Recorded information |
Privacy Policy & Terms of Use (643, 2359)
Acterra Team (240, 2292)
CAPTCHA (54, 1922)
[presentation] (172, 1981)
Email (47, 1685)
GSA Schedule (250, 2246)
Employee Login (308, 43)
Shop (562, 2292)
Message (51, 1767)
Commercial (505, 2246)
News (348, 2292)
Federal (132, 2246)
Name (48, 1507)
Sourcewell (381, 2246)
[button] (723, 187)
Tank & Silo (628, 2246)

The task |
What is needed is an exact reproduction of the data.

Answer space |
Privacy Policy & Terms of Use (643, 2359)
Acterra Team (240, 2292)
CAPTCHA (54, 1922)
[presentation] (172, 1981)
Email (47, 1685)
GSA Schedule (250, 2246)
Employee Login (308, 43)
Shop (562, 2292)
Message (51, 1767)
Commercial (505, 2246)
News (348, 2292)
Federal (132, 2246)
Name (48, 1507)
Sourcewell (381, 2246)
[button] (723, 187)
Tank & Silo (628, 2246)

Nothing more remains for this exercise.